Contudo, com o evoluir desse mesmo ecossistema e o seu ganho de relevância do ponto de vista mediático começam a surgir as interferências ou, por outro lado, as exigências. No ano passado foi a Rússia que exigiu as chaves de encriptação da aplicação de mensagens Telegram mas os casos são mais comuns do que aquilo que nos apercebemos. Esta semana deu-se mais um, com a Netflix a retirar da plataforma um episódio de Patriotic Act em que Hasan Minhaj criticava o regime saudita, referindo-se especificamente à morte do jornalista Jamaal Kashoggi.
A empresa de base norte-americana, em comunicado, reiterou que defende a liberdade artística e de expressão e que só tornou o episódio inacessível na Arábia Saudita — convenhamos, provavelmente onde este seria mais relevante. Este tipo de argumentação revela a fragilidade da própria noção de globalização que se cria com multinacionais a dominar grandes sectores pela força da tecnologia. Nesse sentido a contestação à acção do Netflix foi rápida a fazer-se sentir com internautas, mais e menos famosos, a mostrarem-se desiludidos pela subserviência da empresa. É que para muita gente, o carácter transversal e quase universal destas plataformas é visto como um vector de disseminação dos valores do seu país de origem, algo que não coaduna com este tipo de reverência aos poderes locais em zonas o respeito pelos direitos humanos ainda é um mito.

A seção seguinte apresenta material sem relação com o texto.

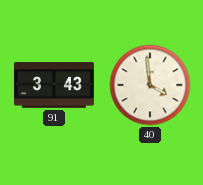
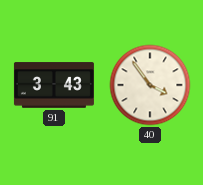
40: 3:59 -> 3:54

Para além das referências ao homicídio de Jamal Kashoggi, o episódio tem ainda uma outra parte paradigmática em que Minhaj expõe os investimentos sauditas nas grandes empresas de Sillicon Valley. Numa sequência muito lúcida e, de certo modo, corajosa, Minhaj fala sobre as relações entre a coroa saudita e o banco japonês Softbank, que apresenta como veículo de investimento dos sauditas em empresas como o Slack, WeWork, ou a Uber. Segundo Minhaj, Mohammad bin Salman (MBS como é conhecido) terá investido perto de 10 mil milhões de dólares em empresas provenientes deste hub tecnológico em apenas 2 anos.
Apesar do desaparecimento do episódio da plataforma Netflix, o segmento continua disponível no Youtube e tem sido amplamente partilhado para que se torne viral e os sauditas possam ter conhecimento quer da sua existência, quer da sua proibição.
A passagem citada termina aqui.